### PROVIDED RECORDS
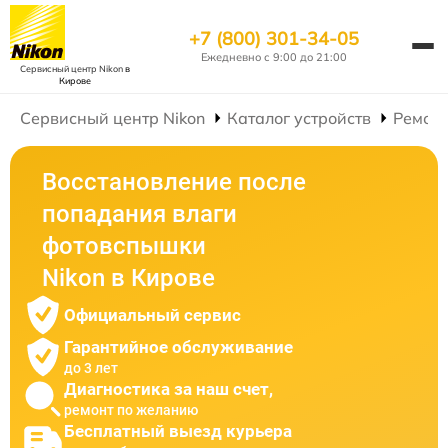
+7 (800) 301-34-05
Ежедневно с 9:00 до 21:00
Сервисный центр Nikon
в
Кирове
Сервисный центр Nikon
Каталог устройств
Ремон
Восстановление после
попадания влаги
фотовспышки
Nikon в Кирове
Официальный сервис
Гарантийное обслуживание
до 3 лет
Диагностика за наш счет,
ремонт по желанию
Бесплатный выезд курьера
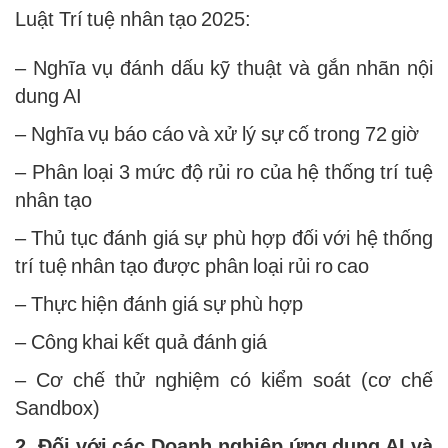
Luật Trí tuệ nhân tạo 2025:
– Nghĩa vụ đánh dấu kỹ thuật và gắn nhãn nội
dung AI
– Nghĩa vụ báo cáo và xử lý sự cố trong 72 giờ
– Phân loại 3 mức độ rủi ro của hệ thống trí tuệ
nhân tạo
– Thủ tục đánh giá sự phù hợp đối với hệ thống
trí tuệ nhân tạo được phân loại rủi ro cao
– Thực hiện đánh giá sự phù hợp
– Công khai kết quả đánh giá
– Cơ chế thử nghiệm có kiểm soát (cơ chế
Sandbox)
2. Đối với các Doanh nghiệp ứng dụng AI và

### TASK
Filter the listing above for lines with the word "đánh", and copy each one you find.

### SOLUTION FOR THIS PROBLEM
– Nghĩa vụ đánh dấu kỹ thuật và gắn nhãn nội
– Thủ tục đánh giá sự phù hợp đối với hệ thống
– Thực hiện đánh giá sự phù hợp
– Công khai kết quả đánh giá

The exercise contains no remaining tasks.